Reluctant racer heading to world mountain champs
When Richard Ford finished the Godzone adventure race in Fiordland a couple of years ago, he felt neither elation nor disappointment.
Instead, the end came as a weird sort of anticlimax for the 28-year-old from Drummond, an emotional plateau which will ultimately lead to the world mountain running championships in Argentina in November.
For many, Godzone represents the ultimate physical and mental test, but for Ford, the race’s pursuit event had left him hankering for something different.
“I don’t want to take away from the event, as a team we had an awesome time and it was a great achievement – but on an individual level it wasn’t the experience that I was expecting, I’ve had more character-building experiences on day trips hunting.”
It’s during those self-directed trips with friends that Ford has really tested his skills, away from the health and safety requirements that are a necessary aspect of events these days.
“Our baseline of what is appropriate or achievable is probably quite different to someone trying to run an event,” he admits.
Looking for another challenge, Ford linked up with running coach James Kuegler, who he had previously met at the Motatapu race, with the goal of finishing his 10th Luxmore Grunt last year in under two hours.
“He was quite shocked to hear that I would just literally jump off the couch and, if it was a nice day, I’d go for a big run,” Ford said.
“He said if I ever wanted to do it properly then I should get in touch. We put some goals in place to try and make it happen. Unfortunately the (Grunt) didn’t go that well for me, it was a bit warm on the tops. While I still set a PB, it was a long way shy of what I had envisaged and although our times on the hill section were similar, I certainly wasn’t in contention to catch Andy Good, who broke a longstanding race record.”
That disappointment spurred Ford on to enter the national mountain running championships in Wellington earlier this year, the first national athletics event he had participated in.
He finished fourth overall, and third in the senior men’s category, where Good also won.
That result, along with a win in the Miner’s Trail earlier this year, saw him earn selection along with fellow Southlander Buddy Small in the New Zealand team for the world mountain running championships at Villa La Angostura in Patagonia on November 15. Queenstown’s Sarah Douglas has also made the team for the second year in a row.
“It’s not something I’ve done a lot of, official races. I’ve done 10 Grunts and those sorts of events. Going away to nationals in Wellington was a daunting experience, so going to worlds is going to be a whole other thing. It’s definitely exciting, but it’s also unfamiliar and a bit nerve wracking, particularly being part of a team.”
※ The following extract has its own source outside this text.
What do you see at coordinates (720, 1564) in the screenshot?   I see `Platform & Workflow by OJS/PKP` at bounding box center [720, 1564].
Ford’s passion for running as a way to explore the surrounding landscape developed during his university days. The feeling of travelling fast over difficult, technical trails fuels him. He loves nature, and the ability to run in the bush provides a sense of freedom.
“I didn’t get into running to race. There’s something very special about moving at speed over terrain. It’s hard to put into the right words. It probably stems from way back as a young fella, where exploring somewhere new was always exciting, particularly pushing the boundaries on how far and fast you could make it happen.”
Aside from the trails in Central Otago on his back doorstep, Fiordland and the Takitimus are favoured places to run, and the Grunt and Moonshine Trail, one of Sport Southland’s annual events, are favourite races for Ford.
The surveyor is grateful for the support which his employer Landpro has given him with his running, and the continued input from Kuegler.
Landpro executive director Kate Scott said the company was proud of Cromwell-based Ford’s achievements.
“Richie has been an integral part of the Landpro Team since first joining us in 2011 as a survey student. During this time we have continued to support Richie’s interests outside of work, and we are very proud of his achievements in being selected to represent New Zealand in November.”
Dwight Grieve, who raced for New Zealand at last year’s world championships, has been another supporter, along with the rest of the Fiordland Athletics Club.
Ford has also had a close association with former Southlander Grant Guise, of Scott Running and UltrAspire, and new sponsor Ciele Athletics.
Ford has realistic expectations of the role he will play in Argentina.
“Not being even the fastest in New Zealand, I want to go over there and see what I can do for the team. Running my first ever sanctioned race at nationals, it’s a steep learning curve for me.”